━━━━━ EXERCISE MATERIALS ━━━━━

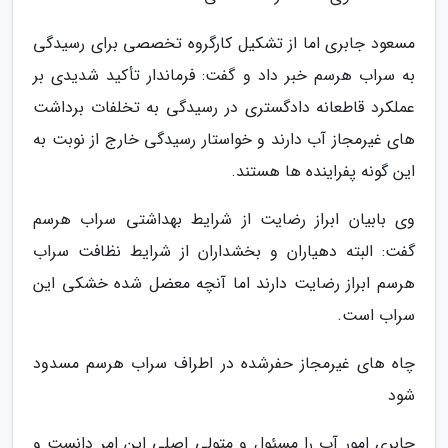
مسعود جابری اما از تشکیل کارگروه تخصصی برای رسیدگی
به سراب هرسم خبر داد و گفت: فرماندار تأکید شدیدی بر
عملکرد قاطعانه دادگستری در رسیدگی به تخلفات برداشت
های غیرمجاز آب دارند و خواستار رسیدگی خارج از نوبت به
این گونه پفراینده ها هستند.
وی بابیان ابراز رضایت از شرایط بهداشتی سراب هرسم
گفت: البته دهیاران و بخشداران از شرایط نظافت سراب
هرسم ابراز رضایت دارند اما آنچه معضل شده خشکی این
سراب است.
چاه های غیرمجاز حفرشده در اطراف سراب هرسم مسدود
شود
جابری امور آب را مسئول و متولی اصلی این امر دانست و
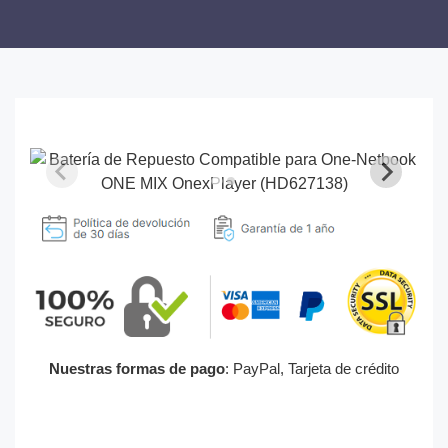
Nuestras formas de pago
: PayPal, Tarjeta de crédito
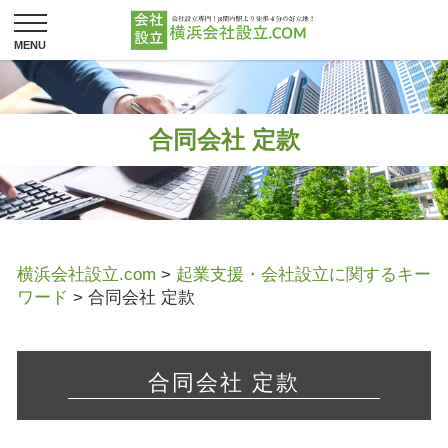
合同会社 定款
横浜会社設立.com
>
起業支援・会社設立に関するキー
ワード
>
合同会社 定款
合同会社 定款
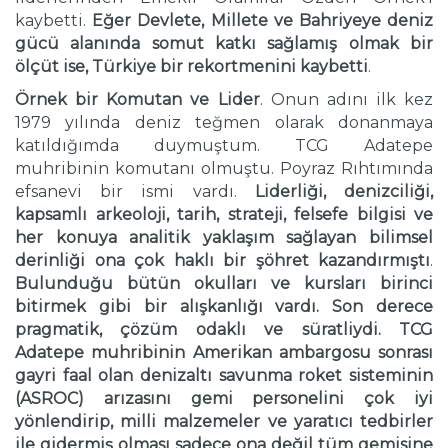
kaybetti.
Eğer Devlete, Millete ve Bahriyeye deniz
gücü alanında somut katkı sağlamış olmak bir
ölçüt ise, Türkiye bir rekortmenini kaybetti
.
Örnek bir Komutan ve Lider
. Onun adını ilk kez
1979 yılında deniz teğmen olarak donanmaya
katıldığımda duymuştum. TCG Adatepe
muhribinin komutanı olmuştu. Poyraz Rıhtımında
efsanevi bir ismi vardı.
Liderliği, denizciliği,
kapsamlı arkeoloji, tarih, strateji, felsefe bilgisi ve
her konuya analitik yaklaşım sağlayan bilimsel
derinliği ona çok haklı bir şöhret kazandırmıştı
.
Bulunduğu bütün okulları ve kursları birinci
bitirmek gibi bir alışkanlığı vardı. Son derece
pragmatik, çözüm odaklı ve süratliydi. TCG
Adatepe muhribinin Amerikan ambargosu sonrası
gayri faal olan denizaltı savunma roket sisteminin
(ASROC) arızasını gemi personelini çok iyi
yönlendirip, milli malzemeler ve yaratıcı tedbirler
ile gidermiş olması sadece ona değil tüm gemisine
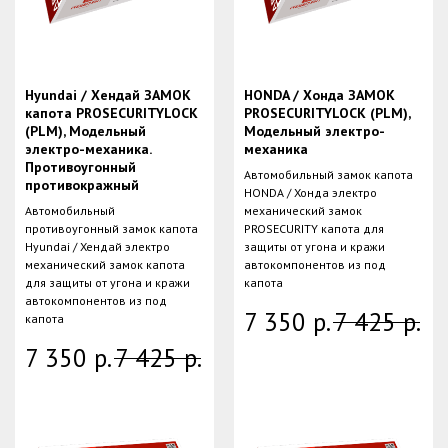
Hyundai / Хендай ЗАМОК
HONDA / Хонда ЗАМОК
капота PROSECURITYLOCK
PROSECURITYLOCK (PLM),
(PLM), Модельный
Модельный электро-
электро-механика.
механика
Противоугонный
Автомобильный замок капота
противокражный
HONDA / Хонда электро
Автомобильный
механический замок
противоугонный замок капота
PROSECURITY капота для
Hyundai / Хендай электро
защиты от угона и кражи
механический замок капота
автокомпонентов из под
для защиты от угона и кражи
капота
автокомпонентов из под
7 350
р.
7 425
р.
капота
7 350
р.
7 425
р.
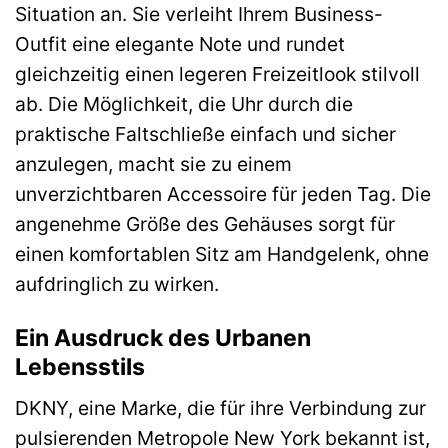
Situation an. Sie verleiht Ihrem Business-
Outfit eine elegante Note und rundet
gleichzeitig einen legeren Freizeitlook stilvoll
ab. Die Möglichkeit, die Uhr durch die
praktische Faltschließe einfach und sicher
anzulegen, macht sie zu einem
unverzichtbaren Accessoire für jeden Tag. Die
angenehme Größe des Gehäuses sorgt für
einen komfortablen Sitz am Handgelenk, ohne
aufdringlich zu wirken.
Ein Ausdruck des Urbanen
Lebensstils
DKNY, eine Marke, die für ihre Verbindung zur
pulsierenden Metropole New York bekannt ist,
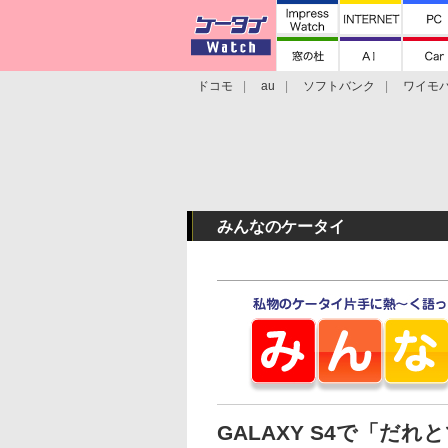
ドコモ
au
ソフトバンク
ワイモ
格安スマホ/SIMフリースマホ
周辺機器/
みんなのケータイ
GALAXY S4で「だ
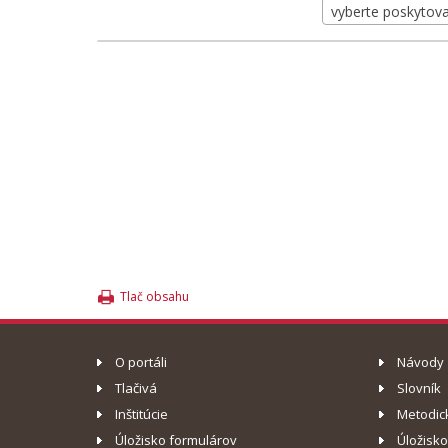
vyberte poskytovat
Tlač obsahu
O portáli
Návody
Tlačivá
Slovník
Inštitúcie
Metodic
Úložisko formulárov
Úložisk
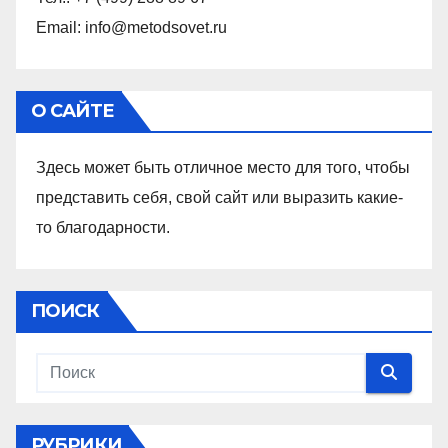
Email: info@metodsovet.ru
О САЙТЕ
Здесь может быть отличное место для того, чтобы
представить себя, свой сайт или выразить какие-
то благодарности.
ПОИСК
РУБРИКИ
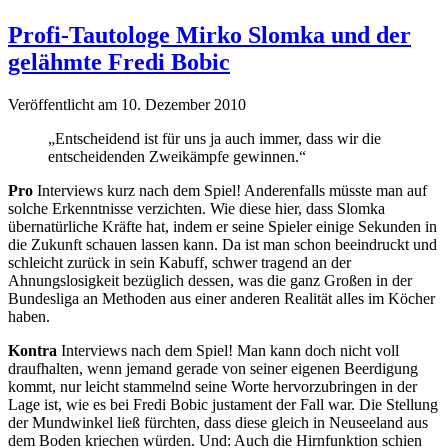
Profi-Tautologe Mirko Slomka und der
gelähmte Fredi Bobic
Veröffentlicht am 10. Dezember 2010
„Entscheidend ist für uns ja auch immer, dass wir die
entscheidenden Zweikämpfe gewinnen.“
Pro
Interviews kurz nach dem Spiel! Anderenfalls müsste man auf
solche Erkenntnisse verzichten. Wie diese hier, dass Slomka
übernatürliche Kräfte hat, indem er seine Spieler einige Sekunden in
die Zukunft schauen lassen kann. Da ist man schon beeindruckt und
schleicht zurück in sein Kabuff, schwer tragend an der
Ahnungslosigkeit bezüglich dessen, was die ganz Großen in der
Bundesliga an Methoden aus einer anderen Realität alles im Köcher
haben.
Kontra
Interviews nach dem Spiel! Man kann doch nicht voll
draufhalten, wenn jemand gerade von seiner eigenen Beerdigung
kommt, nur leicht stammelnd seine Worte hervorzubringen in der
Lage ist, wie es bei Fredi Bobic justament der Fall war. Die Stellung
der Mundwinkel ließ fürchten, dass diese gleich in Neuseeland aus
dem Boden kriechen würden. Und: Auch die Hirnfunktion schien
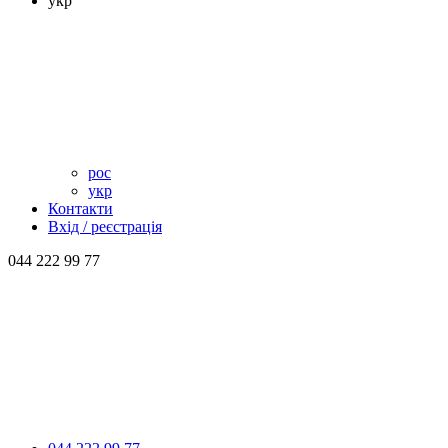
укр
рос
укр
Контакти
Вхід / реєстрація
044 222 99 77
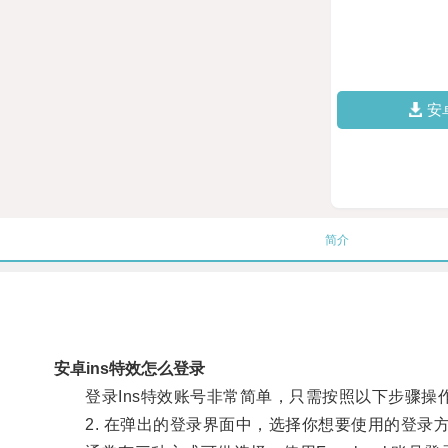
安
简介
安卓ins特效怎么登录
登录Ins特效账号非常简单，只需按照以下步骤操作，
2. 在弹出的登录界面中，选择你想要使用的登录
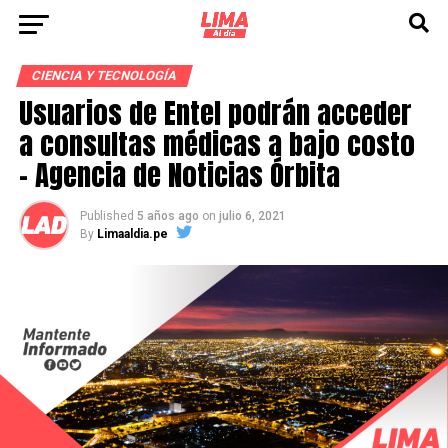
CIENCIA Y TECNOLOGÍA
Usuarios de Entel podrán acceder
a consultas médicas a bajo costo
– Agencia de Noticias Órbita
Published
5 años ago
on
julio 6, 2021
By
Limaaldia.pe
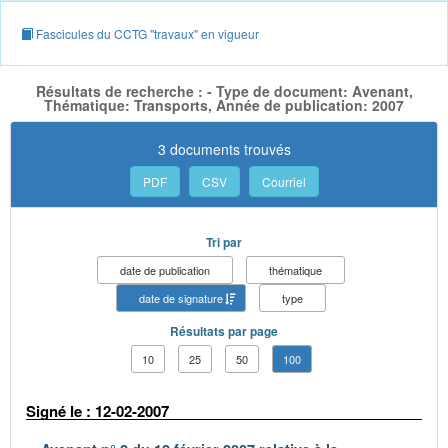
Fascicules du CCTG "travaux" en vigueur
Résultats de recherche : - Type de document: Avenant,
Thématique: Transports, Année de publication: 2007
3 documents trouvés
PDF
CSV
Courriel
Tri par
date de publication
thématique
date de signature
type
Résultats par page
10
25
50
100
Signé le : 12-02-2007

━━━━━

(EXERCISE REQUIREMENTS): Without the pictures, repeat the listing exactly as it reads.

(ANSWER BOX):
مسعود جابری اما از تشکیل کارگروه تخصصی برای رسیدگی
به سراب هرسم خبر داد و گفت: فرماندار تأکید شدیدی بر
عملکرد قاطعانه دادگستری در رسیدگی به تخلفات برداشت
های غیرمجاز آب دارند و خواستار رسیدگی خارج از نوبت به
این گونه پفراینده ها هستند.
وی بابیان ابراز رضایت از شرایط بهداشتی سراب هرسم
گفت: البته دهیاران و بخشداران از شرایط نظافت سراب
هرسم ابراز رضایت دارند اما آنچه معضل شده خشکی این
سراب است.
چاه های غیرمجاز حفرشده در اطراف سراب هرسم مسدود
شود
جابری امور آب را مسئول و متولی اصلی این امر دانست و
Nuestras formas de pago
: PayPal, Tarjeta de crédito
合同会社 定款
横浜会社設立.com
>
起業支援・会社設立に関するキー
ワード
>
合同会社 定款
合同会社 定款
kaybetti.
Eğer Devlete, Millete ve Bahriyeye deniz
gücü alanında somut katkı sağlamış olmak bir
ölçüt ise, Türkiye bir rekortmenini kaybetti
.
Örnek bir Komutan ve Lider
. Onun adını ilk kez
1979 yılında deniz teğmen olarak donanmaya
katıldığımda duymuştum. TCG Adatepe
muhribinin komutanı olmuştu. Poyraz Rıhtımında
efsanevi bir ismi vardı.
Liderliği, denizciliği,
kapsamlı arkeoloji, tarih, strateji, felsefe bilgisi ve
her konuya analitik yaklaşım sağlayan bilimsel
derinliği ona çok haklı bir şöhret kazandırmıştı
.
Bulunduğu bütün okulları ve kursları birinci
bitirmek gibi bir alışkanlığı vardı. Son derece
pragmatik, çözüm odaklı ve süratliydi. TCG
Adatepe muhribinin Amerikan ambargosu sonrası
gayri faal olan denizaltı savunma roket sisteminin
(ASROC) arızasını gemi personelini çok iyi
yönlendirip, milli malzemeler ve yaratıcı tedbirler
ile gidermiş olması sadece ona değil tüm gemisine
Hyundai / Хендай ЗАМОК
HONDA / Хонда ЗАМОК
капота PROSECURITYLOCK
PROSECURITYLOCK (PLM),
(PLM), Модельный
Модельный электро-
электро-механика.
механика
Противоугонный
Автомобильный замок капота
противокражный
HONDA / Хонда электро
Автомобильный
механический замок
противоугонный замок капота
PROSECURITY капота для
Hyundai / Хендай электро
защиты от угона и кражи
механический замок капота
автокомпонентов из под
для защиты от угона и кражи
капота
автокомпонентов из под
7 350
р.
7 425
р.
капота
7 350
р.
7 425
р.
Situation an. Sie verleiht Ihrem Business-
Outfit eine elegante Note und rundet
gleichzeitig einen legeren Freizeitlook stilvoll
ab. Die Möglichkeit, die Uhr durch die
praktische Faltschließe einfach und sicher
anzulegen, macht sie zu einem
unverzichtbaren Accessoire für jeden Tag. Die
angenehme Größe des Gehäuses sorgt für
einen komfortablen Sitz am Handgelenk, ohne
aufdringlich zu wirken.
Ein Ausdruck des Urbanen
Lebensstils
DKNY, eine Marke, die für ihre Verbindung zur
pulsierenden Metropole New York bekannt ist,
ドコモ
au
ソフトバンク
ワイモ
格安スマホ/SIMフリースマホ
周辺機器/
みんなのケータイ
GALAXY S4で「だ
vyberte poskytovat
Tlač obsahu
O portáli
Návody
Tlačivá
Slovník
Inštitúcie
Metodic
Úložisko formulárov
Úložisk
Email: info@metodsovet.ru
О САЙТЕ
Здесь может быть отличное место для того, чтобы
представить себя, свой сайт или выразить какие-
то благодарности.
ПОИСК
РУБРИКИ
Profi-Tautologe Mirko Slomka und der
gelähmte Fredi Bobic
Veröffentlicht am 10. Dezember 2010
„Entscheidend ist für uns ja auch immer, dass wir die
entscheidenden Zweikämpfe gewinnen.“
Pro
Interviews kurz nach dem Spiel! Anderenfalls müsste man auf
solche Erkenntnisse verzichten. Wie diese hier, dass Slomka
übernatürliche Kräfte hat, indem er seine Spieler einige Sekunden in
die Zukunft schauen lassen kann. Da ist man schon beeindruckt und
schleicht zurück in sein Kabuff, schwer tragend an der
Ahnungslosigkeit bezüglich dessen, was die ganz Großen in der
Bundesliga an Methoden aus einer anderen Realität alles im Köcher
haben.
Kontra
Interviews nach dem Spiel! Man kann doch nicht voll
draufhalten, wenn jemand gerade von seiner eigenen Beerdigung
kommt, nur leicht stammelnd seine Worte hervorzubringen in der
Lage ist, wie es bei Fredi Bobic justament der Fall war. Die Stellung
der Mundwinkel ließ fürchten, dass diese gleich in Neuseeland aus
dem Boden kriechen würden. Und: Auch die Hirnfunktion schien
укр
рос
укр
Контакти
Вхід / реєстрація
044 222 99 77
安
简介
安卓ins特效怎么登录
登录Ins特效账号非常简单，只需按照以下步骤操作，
2. 在弹出的登录界面中，选择你想要使用的登录
CIENCIA Y TECNOLOGÍA
Usuarios de Entel podrán acceder
a consultas médicas a bajo costo
– Agencia de Noticias Órbita
Published
5 años ago
on
julio 6, 2021
By
Limaaldia.pe
Fascicules du CCTG "travaux" en vigueur
Résultats de recherche : - Type de document: Avenant,
Thématique: Transports, Année de publication: 2007
3 documents trouvés
PDF
CSV
Courriel
Tri par
date de publication
thématique
date de signature
type
Résultats par page
10
25
50
100
Signé le : 12-02-2007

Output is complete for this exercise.